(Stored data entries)
────────────────

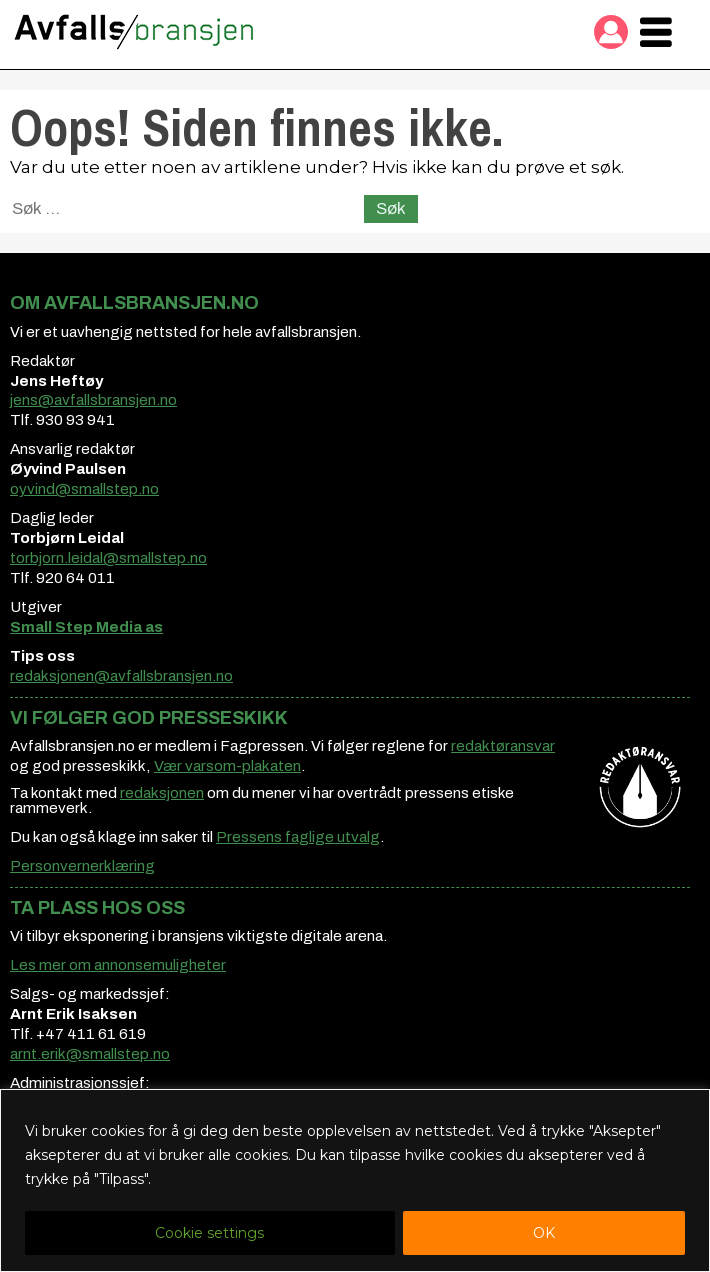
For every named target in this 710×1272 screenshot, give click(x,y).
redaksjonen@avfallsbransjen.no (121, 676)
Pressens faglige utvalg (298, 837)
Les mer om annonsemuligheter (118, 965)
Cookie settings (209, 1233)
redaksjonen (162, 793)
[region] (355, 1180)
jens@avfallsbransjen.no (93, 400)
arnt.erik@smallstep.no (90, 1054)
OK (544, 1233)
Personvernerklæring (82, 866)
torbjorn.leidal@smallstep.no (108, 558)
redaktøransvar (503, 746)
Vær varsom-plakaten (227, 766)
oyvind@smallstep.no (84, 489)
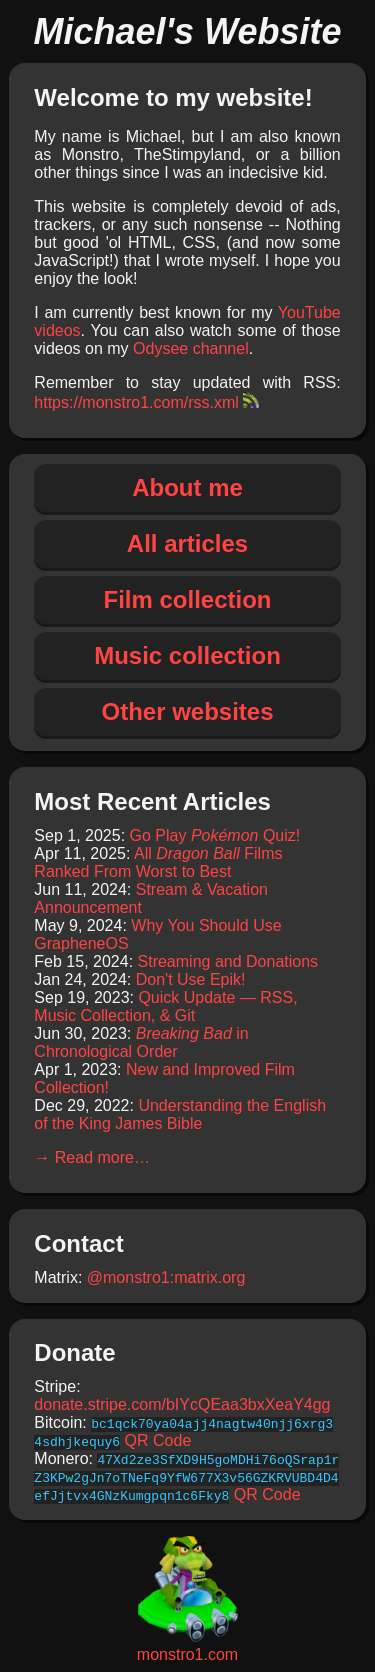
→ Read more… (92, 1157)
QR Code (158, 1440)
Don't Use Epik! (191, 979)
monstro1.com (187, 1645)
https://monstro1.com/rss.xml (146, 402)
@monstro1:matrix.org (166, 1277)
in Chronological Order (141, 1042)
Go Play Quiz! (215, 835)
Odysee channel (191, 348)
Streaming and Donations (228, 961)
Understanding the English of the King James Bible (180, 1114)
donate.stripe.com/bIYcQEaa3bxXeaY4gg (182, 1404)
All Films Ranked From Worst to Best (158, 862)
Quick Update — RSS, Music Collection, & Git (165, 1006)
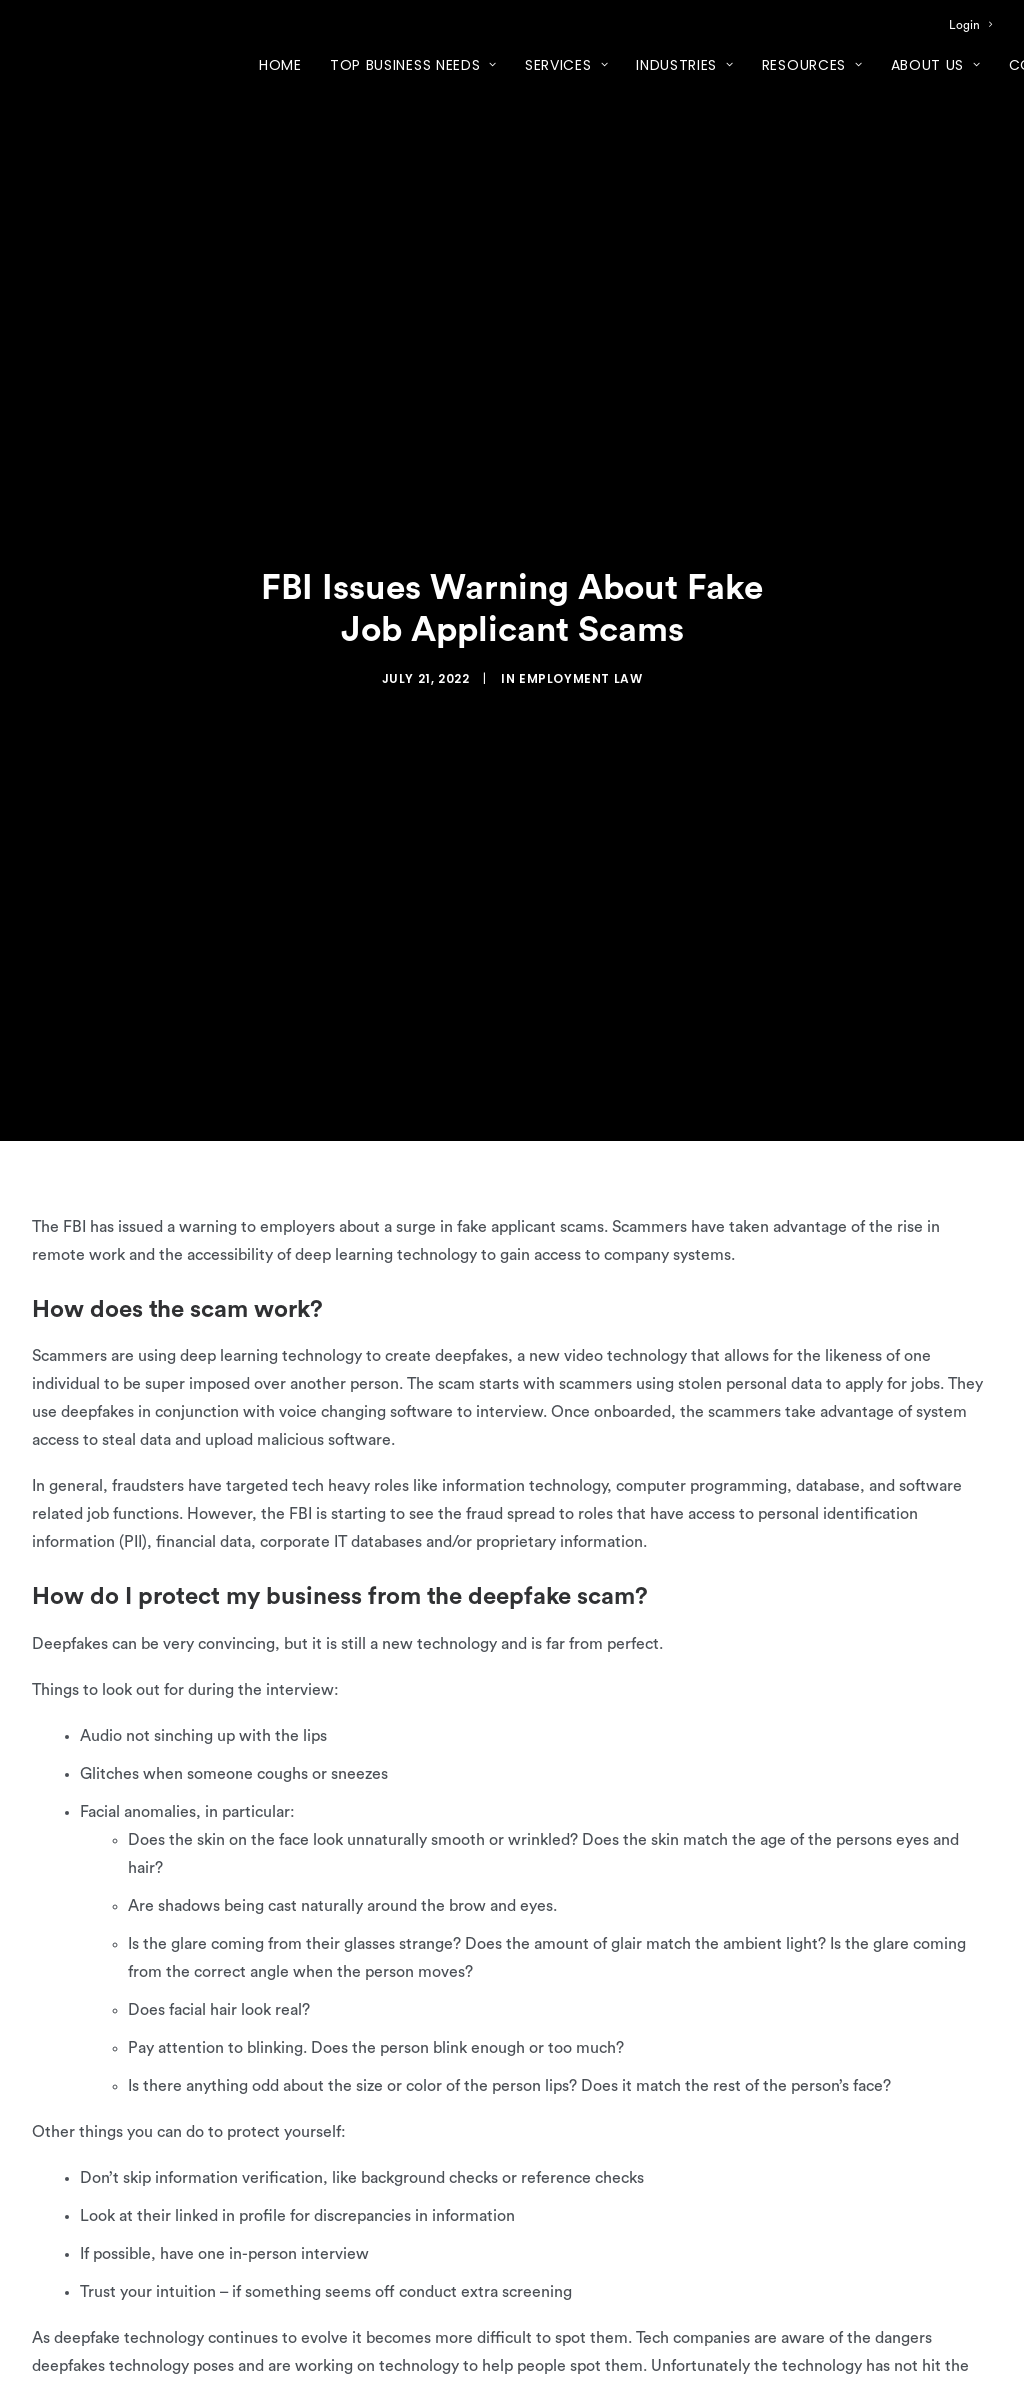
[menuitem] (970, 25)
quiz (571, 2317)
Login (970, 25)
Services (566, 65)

────────────────

- **WORK INSTRUCTION**: Return only the lines that start at the line containing "Vær varsom-plakaten (227, 766)" and finish at the last line of the entries, exactly as written and without pictures.

- **WRITTEN ANSWER**:
Vær varsom-plakaten (227, 766)
oyvind@smallstep.no (84, 489)
→ Read more… (92, 1157)
QR Code (158, 1440)
Don't Use Epik! (191, 979)
monstro1.com (187, 1645)
https://monstro1.com/rss.xml (146, 402)
@monstro1:matrix.org (166, 1277)
in Chronological Order (141, 1042)
Go Play Quiz! (215, 835)
Odysee channel (191, 348)
Streaming and Donations (228, 961)
Understanding the English of the King James Bible (180, 1114)
donate.stripe.com/bIYcQEaa3bxXeaY4gg (182, 1404)
All Films Ranked From Worst to Best (158, 862)
Quick Update — RSS, Music Collection, & Git (165, 1006)
[menuitem] (970, 25)
quiz (571, 2317)
Login (970, 25)
Services (566, 65)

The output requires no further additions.